> [Task brief]: Where does the word "textiles" show up in the records? Copy every line that has it.

Collected data:
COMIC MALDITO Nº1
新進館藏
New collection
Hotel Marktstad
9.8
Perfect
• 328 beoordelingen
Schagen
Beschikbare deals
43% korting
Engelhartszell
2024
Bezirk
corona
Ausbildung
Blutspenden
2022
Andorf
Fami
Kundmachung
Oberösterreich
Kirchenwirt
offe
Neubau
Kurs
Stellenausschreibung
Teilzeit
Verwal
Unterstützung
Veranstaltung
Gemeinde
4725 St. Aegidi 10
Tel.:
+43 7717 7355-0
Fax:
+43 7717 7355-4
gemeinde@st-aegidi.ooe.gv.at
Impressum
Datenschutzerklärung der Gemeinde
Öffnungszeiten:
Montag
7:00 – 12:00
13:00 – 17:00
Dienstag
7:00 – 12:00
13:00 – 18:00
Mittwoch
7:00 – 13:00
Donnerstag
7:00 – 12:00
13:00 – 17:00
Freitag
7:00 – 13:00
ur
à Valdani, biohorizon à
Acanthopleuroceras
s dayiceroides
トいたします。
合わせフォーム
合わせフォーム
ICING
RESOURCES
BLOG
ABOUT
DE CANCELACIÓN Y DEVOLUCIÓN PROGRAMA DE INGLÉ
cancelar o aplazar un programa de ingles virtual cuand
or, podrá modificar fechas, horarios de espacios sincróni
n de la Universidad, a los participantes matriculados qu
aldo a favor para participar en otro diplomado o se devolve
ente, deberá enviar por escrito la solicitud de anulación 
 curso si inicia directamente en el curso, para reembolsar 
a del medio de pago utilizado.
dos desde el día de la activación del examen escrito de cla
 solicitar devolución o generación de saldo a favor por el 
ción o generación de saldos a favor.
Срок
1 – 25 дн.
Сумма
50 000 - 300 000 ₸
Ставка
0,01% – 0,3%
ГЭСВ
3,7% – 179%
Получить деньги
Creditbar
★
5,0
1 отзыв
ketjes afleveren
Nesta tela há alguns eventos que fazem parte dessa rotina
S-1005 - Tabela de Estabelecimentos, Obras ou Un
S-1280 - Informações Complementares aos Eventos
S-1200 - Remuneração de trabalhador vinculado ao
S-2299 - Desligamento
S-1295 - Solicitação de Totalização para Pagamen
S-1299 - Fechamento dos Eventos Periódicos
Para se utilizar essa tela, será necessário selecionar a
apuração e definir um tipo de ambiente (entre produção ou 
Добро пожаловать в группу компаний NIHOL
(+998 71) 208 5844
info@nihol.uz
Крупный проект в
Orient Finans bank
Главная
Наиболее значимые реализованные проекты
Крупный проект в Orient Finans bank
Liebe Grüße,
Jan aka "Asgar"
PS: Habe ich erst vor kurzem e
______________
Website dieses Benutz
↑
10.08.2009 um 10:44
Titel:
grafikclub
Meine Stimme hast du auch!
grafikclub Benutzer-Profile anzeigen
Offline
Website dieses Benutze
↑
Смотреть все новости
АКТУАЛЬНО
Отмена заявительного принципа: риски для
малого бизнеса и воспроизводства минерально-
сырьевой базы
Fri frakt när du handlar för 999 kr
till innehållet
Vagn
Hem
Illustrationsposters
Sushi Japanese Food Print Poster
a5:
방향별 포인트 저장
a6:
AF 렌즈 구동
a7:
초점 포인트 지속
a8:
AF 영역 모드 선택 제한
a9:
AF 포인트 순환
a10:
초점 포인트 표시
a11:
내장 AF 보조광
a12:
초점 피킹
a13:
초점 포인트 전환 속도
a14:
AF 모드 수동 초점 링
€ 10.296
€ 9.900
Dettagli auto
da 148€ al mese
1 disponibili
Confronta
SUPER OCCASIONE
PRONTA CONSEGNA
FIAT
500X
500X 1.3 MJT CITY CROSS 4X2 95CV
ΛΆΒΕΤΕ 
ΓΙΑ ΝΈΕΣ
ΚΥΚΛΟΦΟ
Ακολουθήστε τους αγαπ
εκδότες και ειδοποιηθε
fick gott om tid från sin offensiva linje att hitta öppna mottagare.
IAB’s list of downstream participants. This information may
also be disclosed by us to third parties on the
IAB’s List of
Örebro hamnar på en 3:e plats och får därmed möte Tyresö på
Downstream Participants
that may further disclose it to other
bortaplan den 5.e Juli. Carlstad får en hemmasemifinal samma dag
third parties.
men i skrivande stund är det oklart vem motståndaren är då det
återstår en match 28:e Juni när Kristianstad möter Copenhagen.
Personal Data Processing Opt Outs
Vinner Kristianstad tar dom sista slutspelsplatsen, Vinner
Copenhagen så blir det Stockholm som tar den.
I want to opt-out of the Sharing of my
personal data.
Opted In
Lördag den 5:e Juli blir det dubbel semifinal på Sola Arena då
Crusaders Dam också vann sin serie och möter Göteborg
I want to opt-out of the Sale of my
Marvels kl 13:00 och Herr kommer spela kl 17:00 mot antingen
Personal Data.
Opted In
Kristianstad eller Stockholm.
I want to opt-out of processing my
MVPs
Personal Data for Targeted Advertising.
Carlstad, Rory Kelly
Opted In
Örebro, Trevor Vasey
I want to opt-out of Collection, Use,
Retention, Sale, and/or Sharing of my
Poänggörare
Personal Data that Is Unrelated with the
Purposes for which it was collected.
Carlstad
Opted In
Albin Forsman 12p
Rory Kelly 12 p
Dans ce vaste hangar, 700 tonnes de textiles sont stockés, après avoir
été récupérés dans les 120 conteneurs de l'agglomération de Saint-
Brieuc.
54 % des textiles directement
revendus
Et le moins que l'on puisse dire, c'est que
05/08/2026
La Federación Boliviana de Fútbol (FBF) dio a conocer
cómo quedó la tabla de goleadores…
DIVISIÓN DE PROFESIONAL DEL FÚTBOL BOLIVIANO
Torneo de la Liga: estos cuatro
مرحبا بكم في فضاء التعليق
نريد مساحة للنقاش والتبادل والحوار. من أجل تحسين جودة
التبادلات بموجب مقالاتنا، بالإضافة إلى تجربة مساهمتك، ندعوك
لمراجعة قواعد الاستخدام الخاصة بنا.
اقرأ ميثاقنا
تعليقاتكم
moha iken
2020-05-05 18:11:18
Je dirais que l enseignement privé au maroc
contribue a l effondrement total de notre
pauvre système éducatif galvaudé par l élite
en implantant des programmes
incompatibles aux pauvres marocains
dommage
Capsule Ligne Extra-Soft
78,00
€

> [Completed task]:
Dans ce vaste hangar, 700 tonnes de textiles sont stockés, après avoir
54 % des textiles directement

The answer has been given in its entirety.